[Exercise details]
Please keep the pictures out and write out exactly the lines from the first in the data below through the one containing "Grow a Girlfriend APK", both included.
** Opening Provided information block **
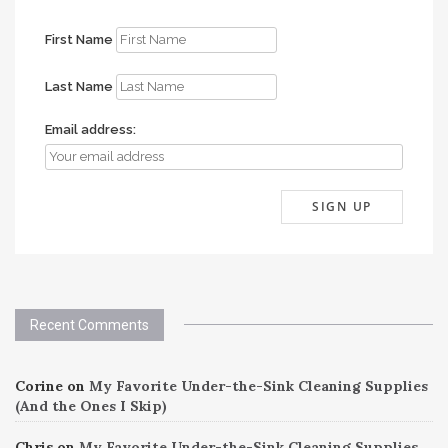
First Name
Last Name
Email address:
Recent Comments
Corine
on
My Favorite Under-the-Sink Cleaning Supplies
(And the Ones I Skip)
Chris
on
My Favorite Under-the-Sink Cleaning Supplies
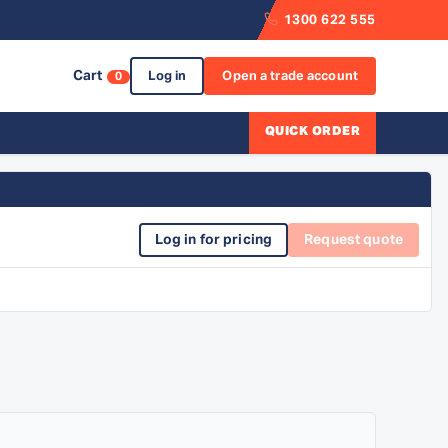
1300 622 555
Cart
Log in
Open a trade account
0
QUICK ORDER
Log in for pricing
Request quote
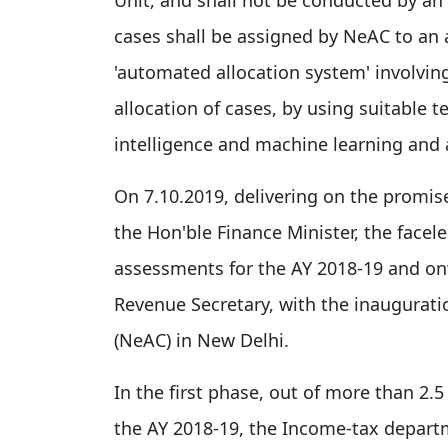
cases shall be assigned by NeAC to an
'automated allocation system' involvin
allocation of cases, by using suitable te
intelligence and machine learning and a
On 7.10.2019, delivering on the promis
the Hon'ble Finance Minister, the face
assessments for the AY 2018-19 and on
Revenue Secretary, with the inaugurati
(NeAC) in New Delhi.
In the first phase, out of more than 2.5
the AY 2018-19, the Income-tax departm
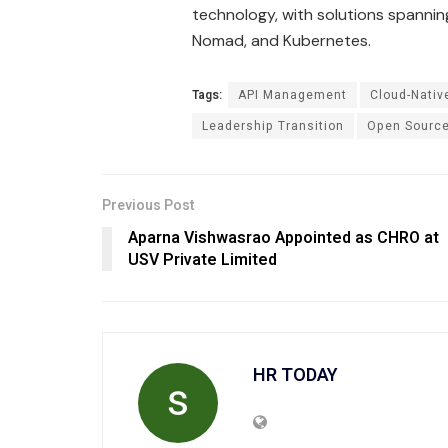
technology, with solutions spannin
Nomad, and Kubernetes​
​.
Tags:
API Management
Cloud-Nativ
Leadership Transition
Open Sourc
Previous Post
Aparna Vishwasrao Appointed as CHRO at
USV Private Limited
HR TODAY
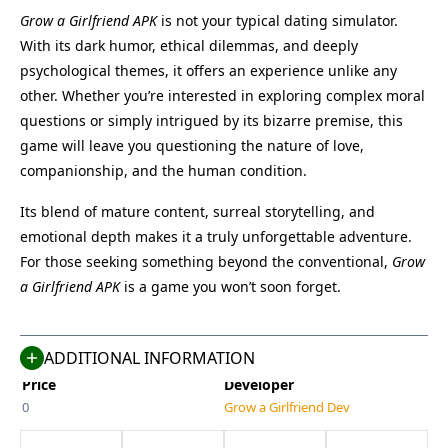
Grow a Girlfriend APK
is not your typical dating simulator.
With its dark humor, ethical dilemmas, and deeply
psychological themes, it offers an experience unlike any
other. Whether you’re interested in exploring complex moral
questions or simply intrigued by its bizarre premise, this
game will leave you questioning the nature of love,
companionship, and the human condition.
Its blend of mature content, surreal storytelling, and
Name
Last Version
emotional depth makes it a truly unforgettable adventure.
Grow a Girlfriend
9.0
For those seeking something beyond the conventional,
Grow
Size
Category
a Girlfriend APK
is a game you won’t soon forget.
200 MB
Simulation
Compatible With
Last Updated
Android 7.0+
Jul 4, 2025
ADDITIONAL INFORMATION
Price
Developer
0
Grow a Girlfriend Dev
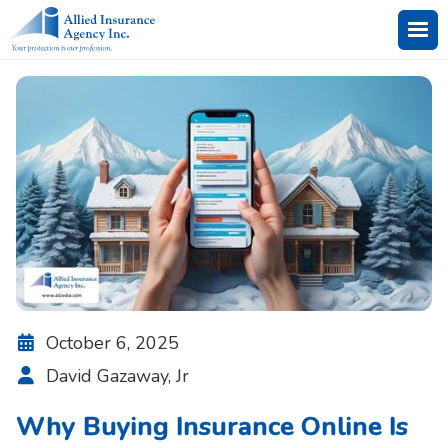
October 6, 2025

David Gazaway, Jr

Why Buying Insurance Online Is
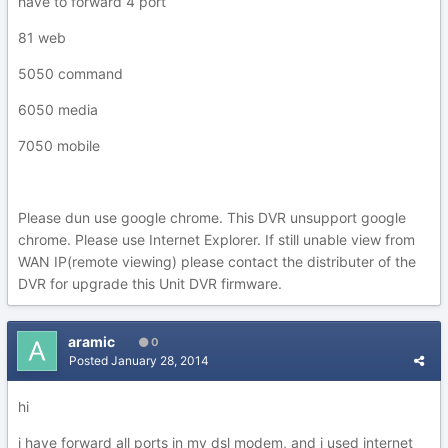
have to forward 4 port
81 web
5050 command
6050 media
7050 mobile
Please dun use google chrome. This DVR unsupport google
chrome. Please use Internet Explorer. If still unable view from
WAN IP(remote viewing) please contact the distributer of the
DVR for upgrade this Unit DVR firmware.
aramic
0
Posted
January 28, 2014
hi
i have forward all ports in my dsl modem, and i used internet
** Closing Provided information block **
[Response to this task]
First Name
Last Name
Email address:
Recent Comments
Corine
on
My Favorite Under-the-Sink Cleaning Supplies
(And the Ones I Skip)
Chris
on
My Favorite Under-the-Sink Cleaning Supplies
1300 622 555
Cart
Log in
Open a trade account
0
QUICK ORDER
Log in for pricing
Request quote
cases shall be assigned by NeAC to an
'automated allocation system' involvin
allocation of cases, by using suitable te
intelligence and machine learning and a
On 7.10.2019, delivering on the promis
the Hon'ble Finance Minister, the face
assessments for the AY 2018-19 and on
Revenue Secretary, with the inaugurati
(NeAC) in New Delhi.
In the first phase, out of more than 2.5
the AY 2018-19, the Income-tax departm
technology, with solutions spannin
Nomad, and Kubernetes​
​.
Tags:
API Management
Cloud-Nativ
Leadership Transition
Open Sourc
Previous Post
Aparna Vishwasrao Appointed as CHRO at
USV Private Limited
HR TODAY
Grow a Girlfriend APK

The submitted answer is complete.